Digitales Erbe – Unser virtuelles Leben nach dem Tod

Grabkreuze und ein digitales erbe
Digitales Erbe

Vor einiger Zeit suchte ich auf Linkedin nach einem entfernten Verwandten.
Ich fand auch eine Person mit dem entsprechenden Namen, Lebenslauf und Ausbildung erschienen mir plausibel und beim Profilfoto entdeckte ich sogar eine gewisse Familienähnlichkeit.

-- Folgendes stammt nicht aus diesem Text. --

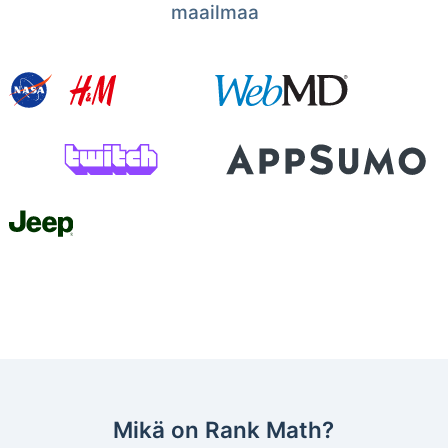
maailmaa
Mikä on Rank Math?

Angespornt durch meinen Fahndungserfolg suchte ich ihn noch auf Google und dachte, mich trifft der Schlag: Unter den ersten Ergebnissen stand dort seine Todesanzeige!
Dieser Mann ist also seit einem halben Jahr tot, lebt aber noch auf einem sozialen Netzwerk weiter … 

Das virtuelle Leben und der Tod

Inzwischen sind ja große Teile der Bevölkerung in irgendeiner Weise vernetzt. Auch wir älteren Semester verfügen über Emailadressen und Kundenkonten bei den diversen Onlinehändlern; viele von uns bewegen sich ganz munter auf den diversen sozialen Netzwerken.
Aber was ist, wenn wir mal nicht mehr sind?
In vielen Fällen ist das egal, zum Beispiel wenn der Verstorbene nichts mehr bei Zalando bestellt. Wenn es aber noch offene Rechnungen geben sollte, sind die Erben dafür verantwortlich, was diese vielleicht gar nicht so toll finden. Dagegen würden die Erben vielleicht eine Zeitlang den Posteingang der Emails verfolgen, um dann irgendwann die Konten vom Rechner löschen.
Aber in dem Wust der sozialen Netzwerke wird es schon umständlicher und komplizierter, ein Benutzerkonto zu löschen. In der Regel verlangen die Betreiber eine Kopie der Sterbeurkunde und darum muss sich halt jemand kümmern.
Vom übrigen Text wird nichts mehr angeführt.